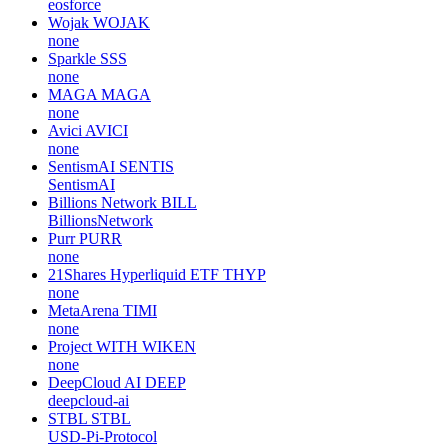
eosforce
Wojak
WOJAK
none
Sparkle
SSS
none
MAGA
MAGA
none
Avici
AVICI
none
SentismAI
SENTIS
SentismAI
Billions Network
BILL
BillionsNetwork
Purr
PURR
none
21Shares Hyperliquid ETF
THYP
none
MetaArena
TIMI
none
Project WITH
WIKEN
none
DeepCloud AI
DEEP
deepcloud-ai
STBL
STBL
USD-Pi-Protocol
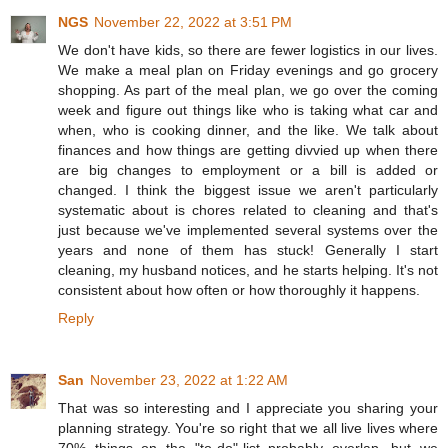
NGS
November 22, 2022 at 3:51 PM
We don't have kids, so there are fewer logistics in our lives.
We make a meal plan on Friday evenings and go grocery
shopping. As part of the meal plan, we go over the coming
week and figure out things like who is taking what car and
when, who is cooking dinner, and the like. We talk about
finances and how things are getting divvied up when there
are big changes to employment or a bill is added or
changed. I think the biggest issue we aren't particularly
systematic about is chores related to cleaning and that's
just because we've implemented several systems over the
years and none of them has stuck! Generally I start
cleaning, my husband notices, and he starts helping. It's not
consistent about how often or how thoroughly it happens.
Reply
San
November 23, 2022 at 1:22 AM
That was so interesting and I appreciate you sharing your
planning strategy. You're so right that we all live lives where
70% things on the "to-do"-list probably overlap, but we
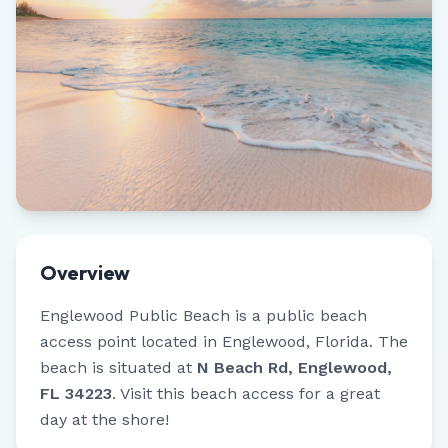
Overview
Englewood Public Beach
is a public beach
access point located in
Englewood
,
Florida
.
The
beach is situated at
N Beach Rd, Englewood,
FL 34223
.
Visit this beach access for a great
day at the shore!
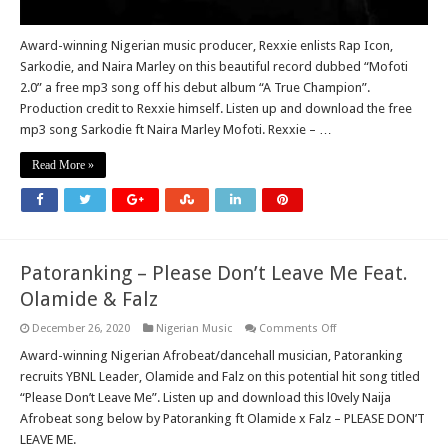
Award-winning Nigerian music producer, Rexxie enlists Rap Icon,
Sarkodie, and Naira Marley on this beautiful record dubbed “Mofoti
2.0” a free mp3 song off his debut album “A True Champion”.
Production credit to Rexxie himself. Listen up and download the free
mp3 song Sarkodie ft Naira Marley Mofoti. Rexxie – …
Read More »
Patoranking – Please Don’t Leave Me Feat.
Olamide & Falz
on
December 26, 2020
Nigerian Music
Comments Off
Patoranking
–
Award-winning Nigerian Afrobeat/dancehall musician, Patoranking
Please
recruits YBNL Leader, Olamide and Falz on this potential hit song titled
Don’t
Leave
“Please Don’t Leave Me”. Listen up and download this l0vely Naija
Me
Afrobeat song below by Patoranking ft Olamide x Falz – PLEASE DON’T
Feat.
Olamide
LEAVE ME.
&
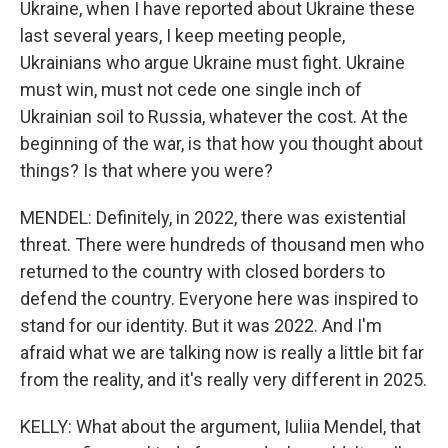
Ukraine, when I have reported about Ukraine these
last several years, I keep meeting people,
Ukrainians who argue Ukraine must fight. Ukraine
must win, must not cede one single inch of
Ukrainian soil to Russia, whatever the cost. At the
beginning of the war, is that how you thought about
things? Is that where you were?
MENDEL: Definitely, in 2022, there was existential
threat. There were hundreds of thousand men who
returned to the country with closed borders to
defend the country. Everyone here was inspired to
stand for our identity. But it was 2022. And I'm
afraid what we are talking now is really a little bit far
from the reality, and it's really very different in 2025.
KELLY: What about the argument, Iuliia Mendel, that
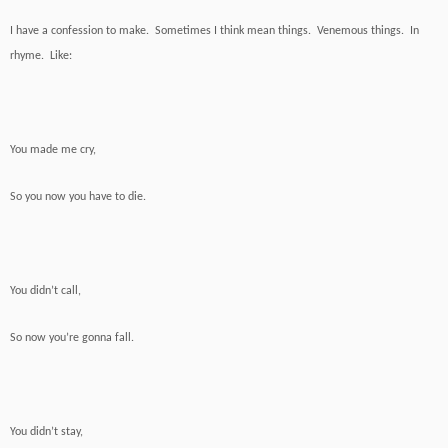
I have a confession to make. Sometimes I think mean things. Venemous things. In
rhyme. Like:
You made me cry,
So you now you have to die.
You didn’t call,
So now you’re gonna fall.
You didn’t stay,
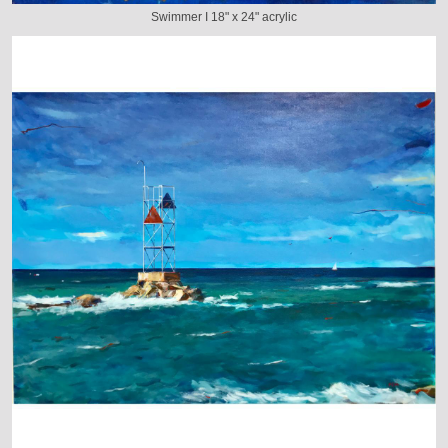
Swimmer I 18" x 24" acrylic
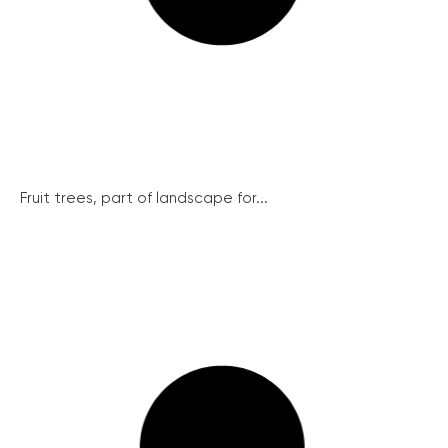
Fruit trees, part of landscape for...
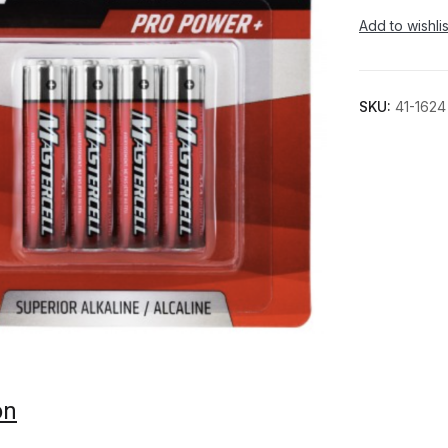
Add to wishlis
SKU:
41-1624
on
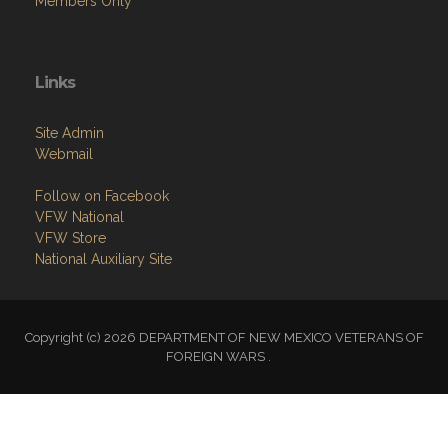
Members Only
Links
Site Admin
Webmail
Follow on Facebook
VFW National
VFW Store
National Auxiliary Site
Copyright (c) 2026 DEPARTMENT OF NEW MEXICO VETERANS OF
FOREIGN WARS .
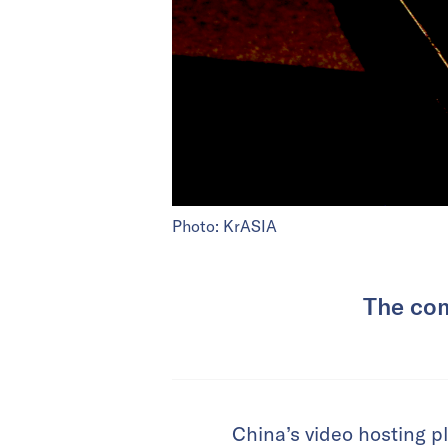
Photo: KrASIA
The com
China’s video hosting pl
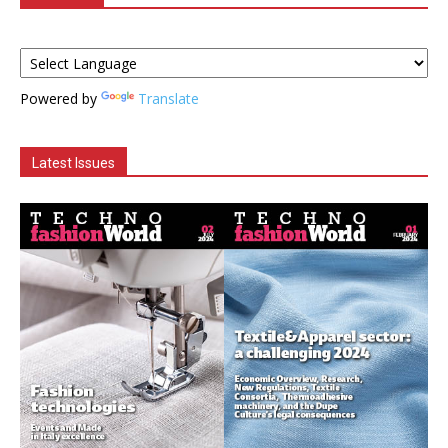
Powered by
Translate
Latest Issues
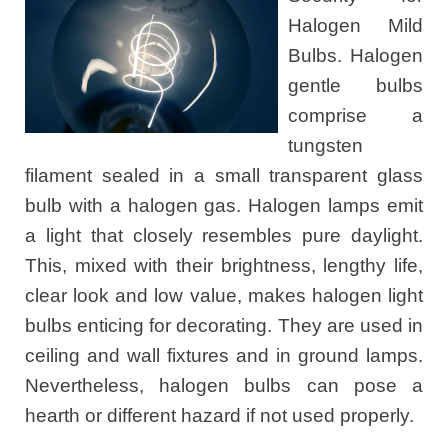
Halogen Mild
Bulbs. Halogen
gentle bulbs
comprise a
tungsten
filament sealed in a small transparent glass
bulb with a halogen gas. Halogen lamps emit
a light that closely resembles pure daylight.
This, mixed with their brightness, lengthy life,
clear look and low value, makes halogen light
bulbs enticing for decorating. They are used in
ceiling and wall fixtures and in ground lamps.
Nevertheless, halogen bulbs can pose a
hearth or different hazard if not used properly.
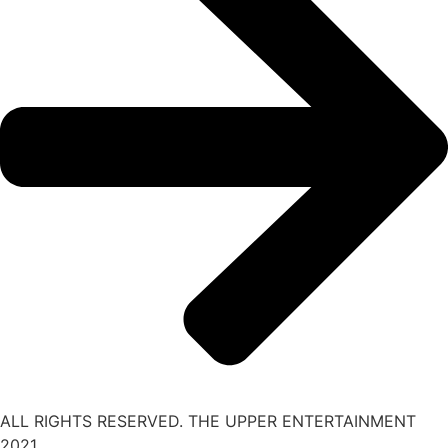
ALL RIGHTS RESERVED. THE UPPER ENTERTAINMENT
2021.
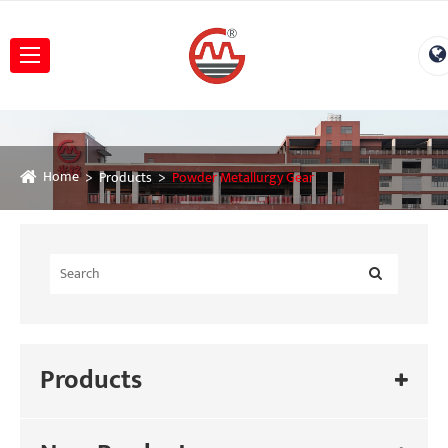
Home
Products
Powder Metallurgy Gear
Products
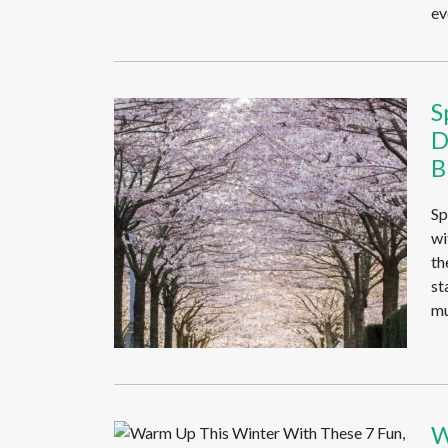
ev
S
D
B
Sp
wi
th
st
mu
W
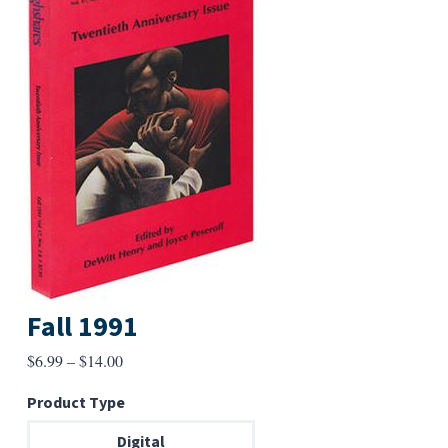
Fall 1991
Price
$
6.99
–
$
14.00
range:
Product Type
$6.99
through
Digital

• • • • • • •

§ **Work instruction**
From the listing, reproduce every line where the word "Nigerian" is present.

§ **Task answer**
Award-winning Nigerian music producer, Rexxie enlists Rap Icon,
Nigerian Music
Award-winning Nigerian Afrobeat/dancehall musician, Patoranking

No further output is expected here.